In full and without change, repeat the records shown below.

(Structured page parsing data)
○ ○ ○ ○ ○ ○ ○

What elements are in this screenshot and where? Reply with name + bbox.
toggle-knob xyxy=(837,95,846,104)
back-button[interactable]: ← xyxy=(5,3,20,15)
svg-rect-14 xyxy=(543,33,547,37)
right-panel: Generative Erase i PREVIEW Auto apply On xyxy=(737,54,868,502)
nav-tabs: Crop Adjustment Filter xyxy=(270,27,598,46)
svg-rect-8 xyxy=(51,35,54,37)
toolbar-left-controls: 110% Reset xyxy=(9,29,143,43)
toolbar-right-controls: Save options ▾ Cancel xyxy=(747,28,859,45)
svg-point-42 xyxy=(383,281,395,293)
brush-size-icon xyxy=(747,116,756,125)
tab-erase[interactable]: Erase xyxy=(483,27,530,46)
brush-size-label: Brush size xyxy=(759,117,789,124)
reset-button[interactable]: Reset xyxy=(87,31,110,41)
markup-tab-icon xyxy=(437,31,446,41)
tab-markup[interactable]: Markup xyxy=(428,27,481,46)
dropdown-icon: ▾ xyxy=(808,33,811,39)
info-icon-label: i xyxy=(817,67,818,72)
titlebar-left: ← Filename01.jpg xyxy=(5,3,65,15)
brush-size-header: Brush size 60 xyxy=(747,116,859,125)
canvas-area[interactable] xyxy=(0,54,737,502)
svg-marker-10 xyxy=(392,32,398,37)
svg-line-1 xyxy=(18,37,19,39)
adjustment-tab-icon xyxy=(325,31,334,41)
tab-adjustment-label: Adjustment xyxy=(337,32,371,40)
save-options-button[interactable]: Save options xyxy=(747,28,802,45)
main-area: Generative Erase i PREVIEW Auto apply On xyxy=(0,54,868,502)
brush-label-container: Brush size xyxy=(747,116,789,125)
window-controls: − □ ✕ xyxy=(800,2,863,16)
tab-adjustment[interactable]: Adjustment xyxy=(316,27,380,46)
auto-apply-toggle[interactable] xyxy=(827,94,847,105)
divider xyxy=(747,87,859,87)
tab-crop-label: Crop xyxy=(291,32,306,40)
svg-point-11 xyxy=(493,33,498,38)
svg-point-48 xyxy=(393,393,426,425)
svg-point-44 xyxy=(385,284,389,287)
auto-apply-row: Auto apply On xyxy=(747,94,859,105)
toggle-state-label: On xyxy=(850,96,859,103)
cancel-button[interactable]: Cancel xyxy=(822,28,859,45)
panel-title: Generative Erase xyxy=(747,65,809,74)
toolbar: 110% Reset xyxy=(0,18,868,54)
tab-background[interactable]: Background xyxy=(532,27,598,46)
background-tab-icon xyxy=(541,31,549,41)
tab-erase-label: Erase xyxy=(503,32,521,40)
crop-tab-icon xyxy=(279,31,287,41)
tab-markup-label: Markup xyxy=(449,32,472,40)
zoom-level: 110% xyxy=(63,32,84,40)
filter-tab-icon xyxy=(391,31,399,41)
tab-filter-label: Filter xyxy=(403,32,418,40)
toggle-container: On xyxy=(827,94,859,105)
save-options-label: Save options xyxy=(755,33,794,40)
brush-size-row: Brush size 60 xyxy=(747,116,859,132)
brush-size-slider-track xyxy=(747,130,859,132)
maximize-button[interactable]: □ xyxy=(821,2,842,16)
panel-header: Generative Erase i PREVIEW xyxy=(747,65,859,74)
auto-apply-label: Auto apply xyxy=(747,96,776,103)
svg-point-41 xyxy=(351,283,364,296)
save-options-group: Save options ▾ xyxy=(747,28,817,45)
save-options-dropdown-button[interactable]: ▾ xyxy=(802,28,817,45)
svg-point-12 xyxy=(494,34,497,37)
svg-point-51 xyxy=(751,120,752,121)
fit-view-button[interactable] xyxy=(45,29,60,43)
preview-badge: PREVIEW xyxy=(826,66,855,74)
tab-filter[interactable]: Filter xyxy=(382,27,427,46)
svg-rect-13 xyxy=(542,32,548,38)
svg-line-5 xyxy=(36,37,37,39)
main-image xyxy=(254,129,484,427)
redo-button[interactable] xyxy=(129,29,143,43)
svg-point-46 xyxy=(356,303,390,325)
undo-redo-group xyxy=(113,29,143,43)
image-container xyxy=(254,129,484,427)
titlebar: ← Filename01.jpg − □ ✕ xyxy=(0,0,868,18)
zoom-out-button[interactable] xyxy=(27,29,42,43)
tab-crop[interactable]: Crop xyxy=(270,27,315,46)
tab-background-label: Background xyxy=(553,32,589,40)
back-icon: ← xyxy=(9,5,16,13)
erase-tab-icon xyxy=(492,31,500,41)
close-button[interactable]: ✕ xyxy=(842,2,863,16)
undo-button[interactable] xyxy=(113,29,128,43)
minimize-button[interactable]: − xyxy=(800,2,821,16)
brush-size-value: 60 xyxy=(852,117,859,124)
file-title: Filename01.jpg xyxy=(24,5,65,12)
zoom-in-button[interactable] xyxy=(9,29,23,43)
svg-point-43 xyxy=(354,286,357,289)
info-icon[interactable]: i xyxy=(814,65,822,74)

○ ○ ○ ○ ○ ○ ○

SOLUTION TO THIS PROBLEM:
What elements are in this screenshot and where? Reply with name + bbox.
toggle-knob xyxy=(837,95,846,104)
back-button[interactable]: ← xyxy=(5,3,20,15)
svg-rect-14 xyxy=(543,33,547,37)
right-panel: Generative Erase i PREVIEW Auto apply On xyxy=(737,54,868,502)
nav-tabs: Crop Adjustment Filter xyxy=(270,27,598,46)
svg-rect-8 xyxy=(51,35,54,37)
toolbar-left-controls: 110% Reset xyxy=(9,29,143,43)
toolbar-right-controls: Save options ▾ Cancel xyxy=(747,28,859,45)
svg-point-42 xyxy=(383,281,395,293)
brush-size-icon xyxy=(747,116,756,125)
tab-erase[interactable]: Erase xyxy=(483,27,530,46)
brush-size-label: Brush size xyxy=(759,117,789,124)
reset-button[interactable]: Reset xyxy=(87,31,110,41)
markup-tab-icon xyxy=(437,31,446,41)
tab-markup[interactable]: Markup xyxy=(428,27,481,46)
dropdown-icon: ▾ xyxy=(808,33,811,39)
info-icon-label: i xyxy=(817,67,818,72)
titlebar-left: ← Filename01.jpg xyxy=(5,3,65,15)
brush-size-header: Brush size 60 xyxy=(747,116,859,125)
canvas-area[interactable] xyxy=(0,54,737,502)
svg-marker-10 xyxy=(392,32,398,37)
svg-line-1 xyxy=(18,37,19,39)
adjustment-tab-icon xyxy=(325,31,334,41)
tab-adjustment-label: Adjustment xyxy=(337,32,371,40)
save-options-button[interactable]: Save options xyxy=(747,28,802,45)
main-area: Generative Erase i PREVIEW Auto apply On xyxy=(0,54,868,502)
brush-label-container: Brush size xyxy=(747,116,789,125)
window-controls: − □ ✕ xyxy=(800,2,863,16)
tab-adjustment[interactable]: Adjustment xyxy=(316,27,380,46)
auto-apply-toggle[interactable] xyxy=(827,94,847,105)
divider xyxy=(747,87,859,87)
tab-crop-label: Crop xyxy=(291,32,306,40)
svg-point-11 xyxy=(493,33,498,38)
svg-point-48 xyxy=(393,393,426,425)
svg-point-44 xyxy=(385,284,389,287)
auto-apply-row: Auto apply On xyxy=(747,94,859,105)
toggle-state-label: On xyxy=(850,96,859,103)
cancel-button[interactable]: Cancel xyxy=(822,28,859,45)
panel-title: Generative Erase xyxy=(747,65,809,74)
toolbar: 110% Reset xyxy=(0,18,868,54)
tab-background[interactable]: Background xyxy=(532,27,598,46)
background-tab-icon xyxy=(541,31,549,41)
tab-erase-label: Erase xyxy=(503,32,521,40)
crop-tab-icon xyxy=(279,31,287,41)
tab-markup-label: Markup xyxy=(449,32,472,40)
zoom-level: 110% xyxy=(63,32,84,40)
filter-tab-icon xyxy=(391,31,399,41)
tab-filter-label: Filter xyxy=(403,32,418,40)
toggle-container: On xyxy=(827,94,859,105)
save-options-label: Save options xyxy=(755,33,794,40)
brush-size-row: Brush size 60 xyxy=(747,116,859,132)
brush-size-slider-track xyxy=(747,130,859,132)
maximize-button[interactable]: □ xyxy=(821,2,842,16)
panel-header: Generative Erase i PREVIEW xyxy=(747,65,859,74)
auto-apply-label: Auto apply xyxy=(747,96,776,103)
svg-point-41 xyxy=(351,283,364,296)
save-options-group: Save options ▾ xyxy=(747,28,817,45)
save-options-dropdown-button[interactable]: ▾ xyxy=(802,28,817,45)
svg-point-12 xyxy=(494,34,497,37)
svg-point-51 xyxy=(751,120,752,121)
fit-view-button[interactable] xyxy=(45,29,60,43)
preview-badge: PREVIEW xyxy=(826,66,855,74)
tab-filter[interactable]: Filter xyxy=(382,27,427,46)
svg-rect-13 xyxy=(542,32,548,38)
svg-line-5 xyxy=(36,37,37,39)
main-image xyxy=(254,129,484,427)
redo-button[interactable] xyxy=(129,29,143,43)
svg-point-46 xyxy=(356,303,390,325)
undo-redo-group xyxy=(113,29,143,43)
image-container xyxy=(254,129,484,427)
titlebar: ← Filename01.jpg − □ ✕ xyxy=(0,0,868,18)
zoom-out-button[interactable] xyxy=(27,29,42,43)
tab-crop[interactable]: Crop xyxy=(270,27,315,46)
tab-background-label: Background xyxy=(553,32,589,40)
back-icon: ← xyxy=(9,5,16,13)
erase-tab-icon xyxy=(492,31,500,41)
close-button[interactable]: ✕ xyxy=(842,2,863,16)
undo-button[interactable] xyxy=(113,29,128,43)
minimize-button[interactable]: − xyxy=(800,2,821,16)
brush-size-value: 60 xyxy=(852,117,859,124)
file-title: Filename01.jpg xyxy=(24,5,65,12)
zoom-in-button[interactable] xyxy=(9,29,23,43)
svg-point-43 xyxy=(354,286,357,289)
info-icon[interactable]: i xyxy=(814,65,822,74)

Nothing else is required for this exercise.